Life is still far from becoming the long-promised multi-planetary stage. But rest assured, it is slowly and surely going in that direction. The increase in population is taking a toll on Earth’s finite resources and experts and astronauts believe that humans must become a multi-planetary species and colonize other planets for long-term survival.
Thanks to the competitive market created by the rise of private players, the cost of space flight and access to space has decreased dramatically over the decades. The new space economy has resulted in startups competing in new segments such as space tourism and space mining to open up space access to humans. While space tourism is currently aimed at the elite wealthy due to its high price tag, it has the potential to be more accessible in the future when the costs decline.
Space travel and space launch startups are the most common, consisting mainly of somewhat mature companies, mostly in the growth stage. Space Stations is another segment of growth and early stage companies, although with a limited number of players.
Space debris management segment consists of a mix of somewhat established disruptors who are involved in debris tracking while disruptors that solely focus on debris removal are at seed or pre-seed stages. Space mining is a nascent segment, which is yet to be commercialised with several seed and pre-seed disruptors.

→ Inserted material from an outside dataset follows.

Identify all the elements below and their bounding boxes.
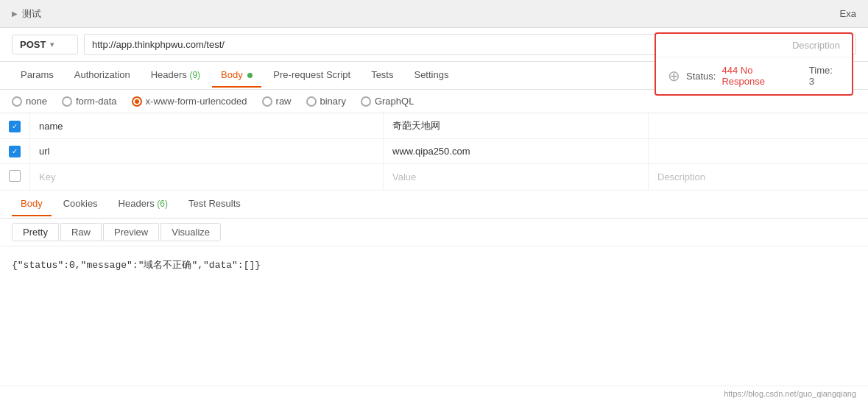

Leading aerospace and defense companies (such as Lockheed Martin and Boeing) have had an active involvement in space activities for over 50 years. More recently, aerospace and national security contractor Sierra Nevada, which engaged in space activities, spun off its space division in 2021 into a separate entity, Sierra Space, to reflect the growth potential it foresees for the space segment.
While a majority of incumbents are from the aerospace and defense industry, there have also been exceptions such as Obayashi Corporation, which is a Japanese construction giant that entered the next-gen space segment through the proposal of a space elevator, slated for completion in 2050.
Almost all major incumbents engage in in-house developments, while Thales Group engages in space activities through a strategic partnership (called Space Alliance) with Italian aerospace company Leonardo.